Where does the string "MAGAZIN" occur in the records below? Copy every line that holds it.

╭─ Listed records

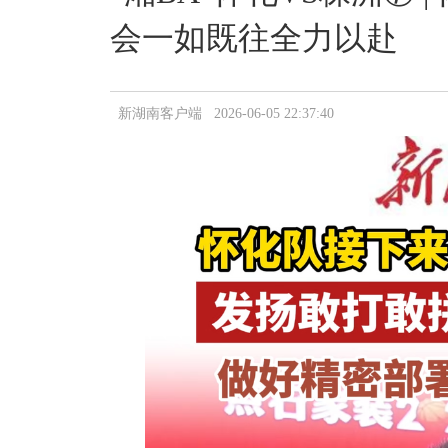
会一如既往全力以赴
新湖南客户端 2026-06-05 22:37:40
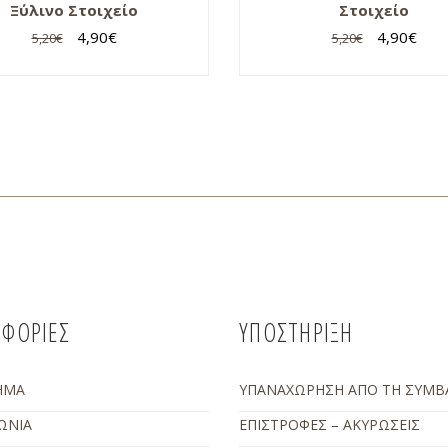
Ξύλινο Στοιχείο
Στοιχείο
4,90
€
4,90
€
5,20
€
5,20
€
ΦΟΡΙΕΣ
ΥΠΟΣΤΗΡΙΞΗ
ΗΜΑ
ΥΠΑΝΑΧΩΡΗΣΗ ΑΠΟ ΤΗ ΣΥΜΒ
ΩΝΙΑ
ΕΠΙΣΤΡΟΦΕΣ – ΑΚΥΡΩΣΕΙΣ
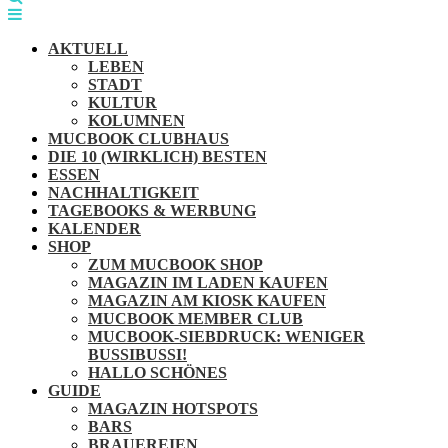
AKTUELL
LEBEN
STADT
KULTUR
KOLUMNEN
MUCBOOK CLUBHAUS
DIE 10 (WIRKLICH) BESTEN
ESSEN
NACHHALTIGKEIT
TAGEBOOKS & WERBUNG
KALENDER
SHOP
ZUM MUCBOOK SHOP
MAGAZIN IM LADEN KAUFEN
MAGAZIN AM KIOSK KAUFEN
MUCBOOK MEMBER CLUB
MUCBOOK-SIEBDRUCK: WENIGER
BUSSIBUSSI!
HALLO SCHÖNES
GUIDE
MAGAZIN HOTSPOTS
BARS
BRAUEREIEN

╰─
╭─ Listed records

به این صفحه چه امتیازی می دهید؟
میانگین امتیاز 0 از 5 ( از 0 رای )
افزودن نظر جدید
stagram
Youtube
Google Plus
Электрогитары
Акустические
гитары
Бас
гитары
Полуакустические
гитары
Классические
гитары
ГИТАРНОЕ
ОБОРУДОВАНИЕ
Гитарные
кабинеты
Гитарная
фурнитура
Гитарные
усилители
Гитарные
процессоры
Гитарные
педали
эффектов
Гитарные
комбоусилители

╰─

» **Solution for this problem**
MAGAZIN IM LADEN KAUFEN
MAGAZIN AM KIOSK KAUFEN
MAGAZIN HOTSPOTS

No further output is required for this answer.